▶ _Task description_
Down to the last line, restate the records below word for word, dropping every image.

▶ _Extracted entries_
╭──
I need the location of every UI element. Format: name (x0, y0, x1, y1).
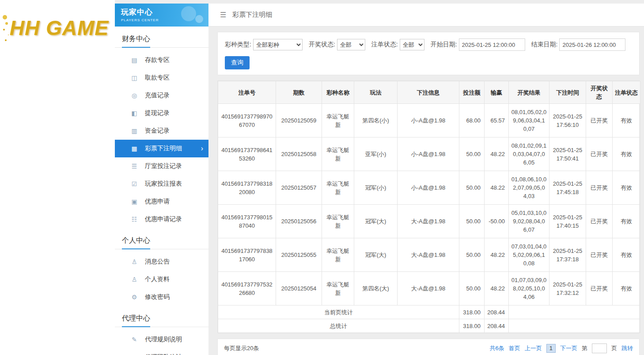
sidebar-item-promo-apply-record[interactable]: ☷ 优惠申请记录 › (115, 210, 208, 228)
column-header: 开奖状态 (586, 81, 613, 104)
logo-sparkle-icon (3, 15, 7, 19)
page-summary-winloss: 208.44 (485, 305, 509, 319)
sidebar-item-player-bet-report[interactable]: ☑ 玩家投注报表 › (115, 175, 208, 193)
column-header: 注单号 (218, 81, 276, 104)
cell-draw-result: 01,08,06,10,02,07,09,05,04,03 (509, 171, 549, 205)
total-summary-empty (509, 319, 640, 333)
sidebar-section: 个人中心 ♙ 消息公告 › ♙ 个人资料 › ⚙ 修改密码 › (115, 233, 208, 306)
filter-panel: 彩种类型: 全部彩种 开奖状态: 全部 注单状态: 全部 开始日期: 结束日期:… (217, 32, 640, 75)
sidebar-item-hall-bet-record[interactable]: ☰ 厅室投注记录 › (115, 157, 208, 175)
sidebar-item-label: 充值记录 (145, 92, 170, 99)
page-summary-row: 当前页统计 318.00 208.44 (218, 305, 640, 319)
sidebar-item-recharge-record[interactable]: ◎ 充值记录 › (115, 87, 208, 104)
next-page-link[interactable]: 下一页 (560, 344, 577, 352)
promo-apply-record-icon: ☷ (130, 216, 139, 223)
sidebar-item-profile[interactable]: ♙ 个人资料 › (115, 271, 208, 288)
end-date-input[interactable] (559, 38, 625, 51)
menu-toggle-icon[interactable]: ☰ (220, 11, 226, 19)
cell-period: 20250125058 (276, 137, 322, 171)
column-header: 玩法 (354, 81, 398, 104)
prev-page-link[interactable]: 上一页 (525, 344, 542, 352)
player-bet-report-icon: ☑ (130, 180, 139, 187)
sidebar-item-label: 资金记录 (145, 127, 170, 135)
cell-play-type: 第四名(小) (354, 104, 398, 137)
sidebar-item-agent-team-stats[interactable]: ▨ 代理团队统计 › (115, 348, 208, 355)
sidebar-section: 财务中心 ▤ 存款专区 › ◫ 取款专区 › ◎ 充值记录 › ◧ 提现记录 ›… (115, 31, 208, 228)
first-page-link[interactable]: 首页 (509, 344, 520, 352)
sidebar-item-label: 玩家投注报表 (145, 180, 182, 188)
query-button[interactable]: 查询 (225, 56, 250, 69)
column-header: 投注额 (459, 81, 485, 104)
sidebar-section-title: 个人中心 (115, 233, 208, 249)
recharge-record-icon: ◎ (130, 92, 139, 99)
cell-order-status: 有效 (613, 104, 640, 137)
sidebar-item-label: 代理团队统计 (145, 353, 182, 355)
sidebar-item-withdrawal-record[interactable]: ◧ 提现记录 › (115, 104, 208, 122)
sidebar-item-lottery-bet-detail[interactable]: ▦ 彩票下注明细 › (115, 140, 208, 157)
cell-order-status: 有效 (613, 205, 640, 238)
cell-draw-result: 07,03,01,04,05,02,09,06,10,08 (509, 238, 549, 272)
sidebar-item-label: 优惠申请记录 (145, 215, 182, 223)
sidebar-section-title: 代理中心 (115, 310, 208, 327)
content: 彩种类型: 全部彩种 开奖状态: 全部 注单状态: 全部 开始日期: 结束日期:… (208, 27, 644, 355)
sidebar-item-promo-apply[interactable]: ▣ 优惠申请 › (115, 193, 208, 210)
cell-draw-status: 已开奖 (586, 104, 613, 137)
start-date-input[interactable] (459, 38, 525, 51)
chevron-right-icon: › (201, 145, 203, 153)
draw-status-select[interactable]: 全部 (337, 39, 365, 50)
cell-bet-time: 2025-01-25 17:50:41 (549, 137, 586, 171)
cell-draw-result: 08,01,02,09,10,03,04,07,06,05 (509, 137, 549, 171)
column-header: 下注时间 (549, 81, 586, 104)
hall-bet-record-icon: ☰ (130, 163, 139, 170)
main-area: ☰ 彩票下注明细 彩种类型: 全部彩种 开奖状态: 全部 注单状态: 全部 开始… (208, 4, 644, 355)
sidebar-item-label: 优惠申请 (145, 198, 170, 206)
page-prefix-label: 第 (582, 344, 587, 352)
cell-order-status: 有效 (613, 137, 640, 171)
end-date-label: 结束日期: (531, 41, 558, 49)
cell-bet-time: 2025-01-25 17:32:12 (549, 272, 586, 305)
sidebar-section-title: 财务中心 (115, 31, 208, 48)
cell-period: 20250125054 (276, 272, 322, 305)
sidebar-item-funds-record[interactable]: ▥ 资金记录 › (115, 122, 208, 140)
page-summary-label: 当前页统计 (218, 305, 459, 319)
cell-order-status: 有效 (613, 272, 640, 305)
jump-link[interactable]: 跳转 (621, 344, 633, 352)
sidebar-item-label: 彩票下注明细 (145, 145, 182, 153)
cell-win-loss: 48.22 (485, 171, 509, 205)
cell-bet-info: 小-A盘@1.98 (398, 104, 459, 137)
column-header: 期数 (276, 81, 322, 104)
lottery-type-select[interactable]: 全部彩种 (253, 39, 303, 50)
cell-draw-status: 已开奖 (586, 205, 613, 238)
page-title: 彩票下注明细 (232, 11, 272, 19)
cell-bet-amount: 50.00 (459, 137, 485, 171)
current-page[interactable]: 1 (546, 344, 556, 353)
cell-draw-result: 01,07,03,09,08,02,05,10,04,06 (509, 272, 549, 305)
sidebar-item-change-password[interactable]: ⚙ 修改密码 › (115, 288, 208, 306)
cell-bet-amount: 50.00 (459, 171, 485, 205)
lottery-type-label: 彩种类型: (225, 41, 251, 49)
sidebar-item-announcements[interactable]: ♙ 消息公告 › (115, 253, 208, 271)
announcement-icon: ♙ (130, 258, 139, 265)
bet-detail-table-panel: 注单号期数彩种名称玩法下注信息投注额输赢开奖结果下注时间开奖状态注单状态 401… (217, 80, 640, 333)
cell-win-loss: 48.22 (485, 238, 509, 272)
cell-play-type: 第四名(大) (354, 272, 398, 305)
cell-draw-status: 已开奖 (586, 137, 613, 171)
page-summary-empty (509, 305, 640, 319)
order-status-select[interactable]: 全部 (400, 39, 424, 50)
sidebar-item-agent-rules[interactable]: ✎ 代理规则说明 › (115, 331, 208, 348)
cell-bet-info: 小-A盘@1.98 (398, 171, 459, 205)
cell-win-loss: -50.00 (485, 205, 509, 238)
page-jump-input[interactable] (592, 344, 607, 353)
cell-lottery-name: 幸运飞艇新 (322, 104, 354, 137)
table-header-row: 注单号期数彩种名称玩法下注信息投注额输赢开奖结果下注时间开奖状态注单状态 (218, 81, 640, 104)
sidebar-item-withdraw[interactable]: ◫ 取款专区 › (115, 69, 208, 87)
cell-bet-amount: 50.00 (459, 205, 485, 238)
sidebar-item-deposit[interactable]: ▤ 存款专区 › (115, 51, 208, 69)
cell-bet-amount: 50.00 (459, 238, 485, 272)
table-row: 401569173779864153260 20250125058 幸运飞艇新 … (218, 137, 640, 171)
sidebar-header: 玩家中心 PLAYERS CENTER (115, 4, 208, 27)
deposit-card-icon: ▤ (130, 57, 139, 64)
bet-detail-table: 注单号期数彩种名称玩法下注信息投注额输赢开奖结果下注时间开奖状态注单状态 401… (218, 81, 640, 333)
sidebar-item-label: 修改密码 (145, 293, 170, 301)
cell-order-status: 有效 (613, 238, 640, 272)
╰──
▶ _Answer below_
I need the location of every UI element. Format: name (x0, y0, x1, y1).
sidebar-item-promo-apply-record[interactable]: ☷ 优惠申请记录 › (115, 210, 208, 228)
column-header: 开奖状态 (586, 81, 613, 104)
logo-sparkle-icon (3, 15, 7, 19)
page-summary-winloss: 208.44 (485, 305, 509, 319)
sidebar-item-player-bet-report[interactable]: ☑ 玩家投注报表 › (115, 175, 208, 193)
column-header: 注单号 (218, 81, 276, 104)
cell-draw-result: 01,08,06,10,02,07,09,05,04,03 (509, 171, 549, 205)
total-summary-empty (509, 319, 640, 333)
sidebar-section: 个人中心 ♙ 消息公告 › ♙ 个人资料 › ⚙ 修改密码 › (115, 233, 208, 306)
filter-panel: 彩种类型: 全部彩种 开奖状态: 全部 注单状态: 全部 开始日期: 结束日期:… (217, 32, 640, 75)
sidebar-item-hall-bet-record[interactable]: ☰ 厅室投注记录 › (115, 157, 208, 175)
sidebar-item-label: 充值记录 (145, 92, 170, 99)
page-summary-row: 当前页统计 318.00 208.44 (218, 305, 640, 319)
sidebar-item-recharge-record[interactable]: ◎ 充值记录 › (115, 87, 208, 104)
next-page-link[interactable]: 下一页 (560, 344, 577, 352)
promo-apply-record-icon: ☷ (130, 216, 139, 223)
sidebar-item-profile[interactable]: ♙ 个人资料 › (115, 271, 208, 288)
end-date-input[interactable] (559, 38, 625, 51)
menu-toggle-icon[interactable]: ☰ (220, 11, 226, 19)
cell-period: 20250125058 (276, 137, 322, 171)
column-header: 玩法 (354, 81, 398, 104)
prev-page-link[interactable]: 上一页 (525, 344, 542, 352)
player-bet-report-icon: ☑ (130, 180, 139, 187)
sidebar-item-label: 资金记录 (145, 127, 170, 135)
cell-play-type: 第四名(小) (354, 104, 398, 137)
sidebar-item-agent-team-stats[interactable]: ▨ 代理团队统计 › (115, 348, 208, 355)
sidebar-section: 财务中心 ▤ 存款专区 › ◫ 取款专区 › ◎ 充值记录 › ◧ 提现记录 ›… (115, 31, 208, 228)
first-page-link[interactable]: 首页 (509, 344, 520, 352)
sidebar-item-label: 玩家投注报表 (145, 180, 182, 188)
query-button[interactable]: 查询 (225, 56, 250, 69)
column-header: 投注额 (459, 81, 485, 104)
sidebar-section-title: 个人中心 (115, 233, 208, 249)
recharge-record-icon: ◎ (130, 92, 139, 99)
cell-order-status: 有效 (613, 104, 640, 137)
sidebar-item-label: 代理团队统计 (145, 353, 182, 355)
sidebar-item-withdrawal-record[interactable]: ◧ 提现记录 › (115, 104, 208, 122)
sidebar-item-lottery-bet-detail[interactable]: ▦ 彩票下注明细 › (115, 140, 208, 157)
cell-order-status: 有效 (613, 205, 640, 238)
cell-draw-result: 07,03,01,04,05,02,09,06,10,08 (509, 238, 549, 272)
sidebar-item-label: 优惠申请记录 (145, 215, 182, 223)
sidebar-section-title: 代理中心 (115, 310, 208, 327)
content: 彩种类型: 全部彩种 开奖状态: 全部 注单状态: 全部 开始日期: 结束日期:… (208, 27, 644, 355)
sidebar-item-promo-apply[interactable]: ▣ 优惠申请 › (115, 193, 208, 210)
cell-draw-status: 已开奖 (586, 104, 613, 137)
start-date-input[interactable] (459, 38, 525, 51)
chevron-right-icon: › (201, 145, 203, 153)
draw-status-select[interactable]: 全部 (337, 39, 365, 50)
cell-bet-time: 2025-01-25 17:50:41 (549, 137, 586, 171)
cell-draw-result: 08,01,02,09,10,03,04,07,06,05 (509, 137, 549, 171)
column-header: 下注时间 (549, 81, 586, 104)
hall-bet-record-icon: ☰ (130, 163, 139, 170)
main-area: ☰ 彩票下注明细 彩种类型: 全部彩种 开奖状态: 全部 注单状态: 全部 开始… (208, 4, 644, 355)
sidebar-item-label: 优惠申请 (145, 198, 170, 206)
page-prefix-label: 第 (582, 344, 587, 352)
cell-order-status: 有效 (613, 137, 640, 171)
end-date-label: 结束日期: (531, 41, 558, 49)
cell-bet-time: 2025-01-25 17:32:12 (549, 272, 586, 305)
sidebar-section-title: 财务中心 (115, 31, 208, 48)
cell-period: 20250125054 (276, 272, 322, 305)
sidebar-item-funds-record[interactable]: ▥ 资金记录 › (115, 122, 208, 140)
page-summary-label: 当前页统计 (218, 305, 459, 319)
cell-order-status: 有效 (613, 272, 640, 305)
jump-link[interactable]: 跳转 (621, 344, 633, 352)
sidebar-item-label: 彩票下注明细 (145, 145, 182, 153)
cell-win-loss: 48.22 (485, 171, 509, 205)
cell-bet-info: 小-A盘@1.98 (398, 104, 459, 137)
column-header: 期数 (276, 81, 322, 104)
lottery-type-select[interactable]: 全部彩种 (253, 39, 303, 50)
cell-draw-status: 已开奖 (586, 205, 613, 238)
page-title: 彩票下注明细 (232, 11, 272, 19)
cell-bet-amount: 50.00 (459, 137, 485, 171)
current-page[interactable]: 1 (546, 344, 556, 353)
cell-draw-result: 01,07,03,09,08,02,05,10,04,06 (509, 272, 549, 305)
sidebar-item-change-password[interactable]: ⚙ 修改密码 › (115, 288, 208, 306)
cell-bet-amount: 50.00 (459, 171, 485, 205)
lottery-type-label: 彩种类型: (225, 41, 251, 49)
sidebar-item-announcements[interactable]: ♙ 消息公告 › (115, 253, 208, 271)
announcement-icon: ♙ (130, 258, 139, 265)
bet-detail-table-panel: 注单号期数彩种名称玩法下注信息投注额输赢开奖结果下注时间开奖状态注单状态 401… (217, 80, 640, 333)
cell-win-loss: 48.22 (485, 238, 509, 272)
cell-play-type: 第四名(大) (354, 272, 398, 305)
cell-draw-status: 已开奖 (586, 137, 613, 171)
page-summary-empty (509, 305, 640, 319)
order-status-select[interactable]: 全部 (400, 39, 424, 50)
sidebar-item-agent-rules[interactable]: ✎ 代理规则说明 › (115, 331, 208, 348)
cell-bet-info: 小-A盘@1.98 (398, 171, 459, 205)
cell-win-loss: -50.00 (485, 205, 509, 238)
page-jump-input[interactable] (592, 344, 607, 353)
cell-lottery-name: 幸运飞艇新 (322, 104, 354, 137)
table-header-row: 注单号期数彩种名称玩法下注信息投注额输赢开奖结果下注时间开奖状态注单状态 (218, 81, 640, 104)
sidebar-item-withdraw[interactable]: ◫ 取款专区 › (115, 69, 208, 87)
cell-bet-amount: 50.00 (459, 205, 485, 238)
sidebar-item-deposit[interactable]: ▤ 存款专区 › (115, 51, 208, 69)
cell-bet-amount: 50.00 (459, 238, 485, 272)
table-row: 401569173779864153260 20250125058 幸运飞艇新 … (218, 137, 640, 171)
sidebar-header: 玩家中心 PLAYERS CENTER (115, 4, 208, 27)
deposit-card-icon: ▤ (130, 57, 139, 64)
bet-detail-table: 注单号期数彩种名称玩法下注信息投注额输赢开奖结果下注时间开奖状态注单状态 401… (218, 81, 640, 333)
sidebar-item-label: 修改密码 (145, 293, 170, 301)
cell-order-status: 有效 (613, 238, 640, 272)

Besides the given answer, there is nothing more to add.